__Supplied data__:
::::::::

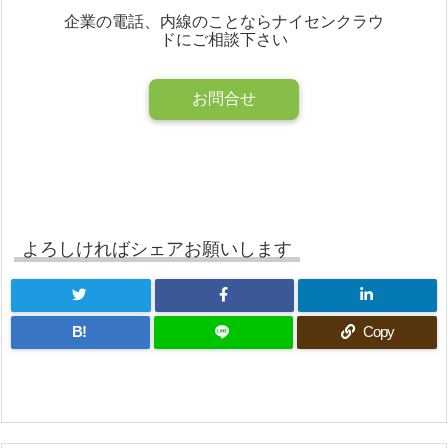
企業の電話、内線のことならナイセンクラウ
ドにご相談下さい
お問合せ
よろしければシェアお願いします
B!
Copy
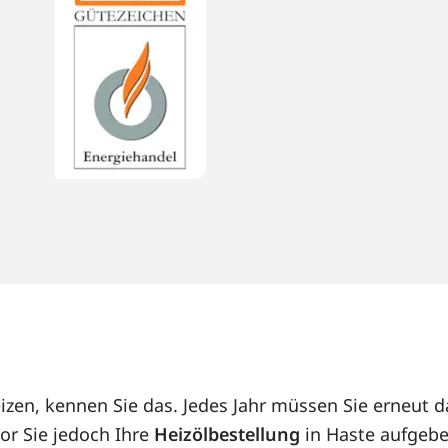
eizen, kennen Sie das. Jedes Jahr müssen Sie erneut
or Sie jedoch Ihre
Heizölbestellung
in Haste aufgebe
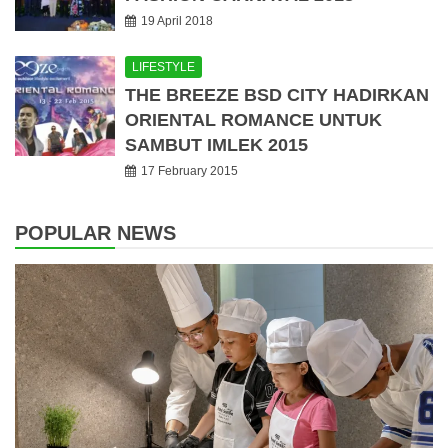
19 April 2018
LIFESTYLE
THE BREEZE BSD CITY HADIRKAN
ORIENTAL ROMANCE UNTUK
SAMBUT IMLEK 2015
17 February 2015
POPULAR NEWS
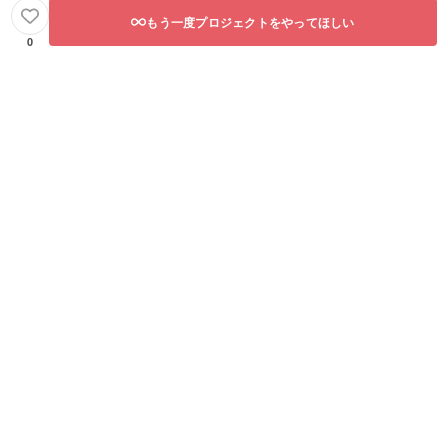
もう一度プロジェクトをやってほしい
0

::::::::

__Task requirements__: Line for line, restate the data above and omit every picture.

__Task output__:
企業の電話、内線のことならナイセンクラウ
ドにご相談下さい
お問合せ
よろしければシェアお願いします
B!
Copy
eizen, kennen Sie das. Jedes Jahr müssen Sie erneut
or Sie jedoch Ihre
Heizölbestellung
in Haste aufgebe
19 April 2018
LIFESTYLE
THE BREEZE BSD CITY HADIRKAN
ORIENTAL ROMANCE UNTUK
SAMBUT IMLEK 2015
17 February 2015
POPULAR NEWS
もう一度プロジェクトをやってほしい
0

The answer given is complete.